Гленда встречает нас у невыразительного здания на берегу в Форт-Лодердейле. Подмечая покачивание ее бедер и постукивание каблуков, я понимаю, что ждет она уже достаточно долго. Когда я позвонил ей по мобильнику Джека, Гленду не сильно вдохновила перспектива того, что она проведет свою первую ночь в Южной Флориде в мафиозном клубе. Впрочем, ничего лучшего на этот вечер мы все равно не запланировали. Консьерж отеля дважды к ней подъезжал, и Гленда не хотела, чтобы он резервировал для нее какие-то столики из страха, что она там покажется, а этот самый консьерж будет сидеть на месте с бутылкой шабли, дрожащими губами и двуспальной постелью в глазах.

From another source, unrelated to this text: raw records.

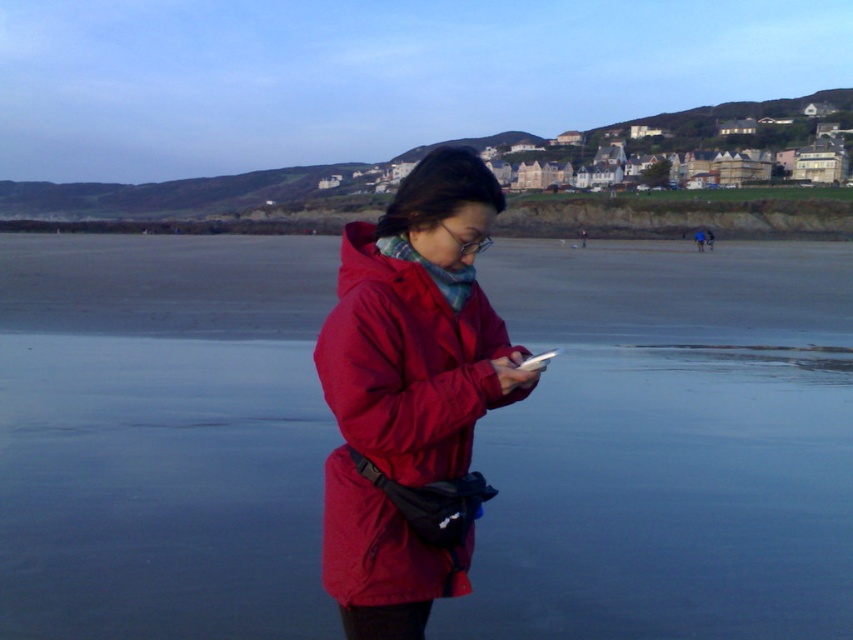 Looking at this image, you are a photographer trying to capture the person in the matte red jacket at center without including the transparent water at center in the frame. Based on their sizes, is this possible?

The transparent water at center has a larger size compared to the matte red jacket at center, so it might be challenging to exclude the transparent water at center from the frame if the jacket is positioned centrally. Adjusting the camera angle or zoom could help isolate the jacket.

You are a photographer trying to capture a silhouette of the person wearing the matte red jacket at center against the transparent water at center. Given the lighting conditions, will the silhouette be clearly visible?

The transparent water at center is much taller than the matte red jacket at center, so the silhouette of the matte red jacket at center will be clearly visible against the transparent water at center due to the height difference creating a distinct contrast.

You are a drone operator trying to capture the best aerial shot of the beach. The transparent water at center is located at point [666,448]. Where should you position your drone to ensure it captures the transparent water at center in the frame?

The transparent water at center is located at point [666,448], so the drone should be positioned directly above this point to capture it in the frame. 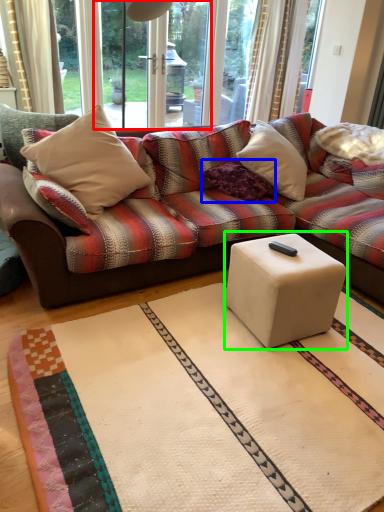 Question: Which object is the closest to the screen door (highlighted by a red box)? Choose among these: pillow (highlighted by a blue box) or coffee table (highlighted by a green box).

Choices:
 (A) pillow
 (B) coffee table

Answer: (A) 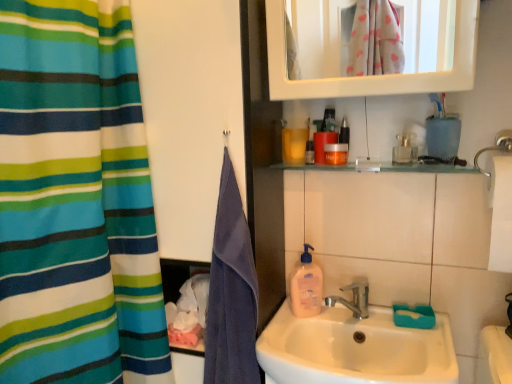 Question: Can you confirm if striped fabric curtain at left is wider than translucent plastic bottle at upper center, the 1th mouthwash when ordered from left to right?

Choices:
 (A) no
 (B) yes

Answer: (B)

Question: Considering the relative sizes of striped fabric curtain at left and translucent plastic bottle at upper center, the 1th mouthwash when ordered from left to right, in the image provided, is striped fabric curtain at left bigger than translucent plastic bottle at upper center, the 1th mouthwash when ordered from left to right,?

Choices:
 (A) no
 (B) yes

Answer: (B)

Question: From a real-world perspective, is striped fabric curtain at left physically above translucent plastic bottle at upper center, the fourth mouthwash from the right?

Choices:
 (A) no
 (B) yes

Answer: (A)

Question: From the image's perspective, would you say striped fabric curtain at left is positioned over translucent plastic bottle at upper center, the fourth mouthwash from the right?

Choices:
 (A) no
 (B) yes

Answer: (A)

Question: Can you confirm if striped fabric curtain at left is shorter than translucent plastic bottle at upper center, the fourth mouthwash from the right?

Choices:
 (A) no
 (B) yes

Answer: (A)

Question: Does point (251, 321) appear closer or farther from the camera than point (314, 380)?

Choices:
 (A) farther
 (B) closer

Answer: (A)

Question: In terms of width, does purple cotton towel at left look wider or thinner when compared to white ceramic sink at center?

Choices:
 (A) wide
 (B) thin

Answer: (B)

Question: Would you say purple cotton towel at left is to the left or to the right of white ceramic sink at center in the picture?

— Для начала ты забываешь, что я приехала в гости, потом тащишь меня через всю страну, потом сбрасываешь на обочине дороги, а потом все-таки звонишь и милостиво позволяешь к тебе присоединиться. А потом заявляешься на целых полчаса позже и заставляешь меня париться черт знает где.
— Все верно, — говорю я. — Гленда, это Джек. Джек, это Гленда.
Джек берет руку Гленды и целует ее — она слегка подпрыгивает, и на мгновение мне кажется, что она сейчас отвесит ему хорошего тумака. Но затем Гленда делает очень странную вещь, совершенно не стыкующуюся со всем, что я знаю про эту взрослую хулиганку: она улыбается. Джек закрывает глаза и переводит дух. Его фальшивые ноздри с шумом втягивают и выпускают воздух.
— Ваш запах очень глубок, — говорит он Гленде. — Очень. Большинство знакомых мне женщин… их запах превосходен, но мелок. А ваш полон, цветущ — совсем как у юной девушки, только что расцветшей в прелестную женщину.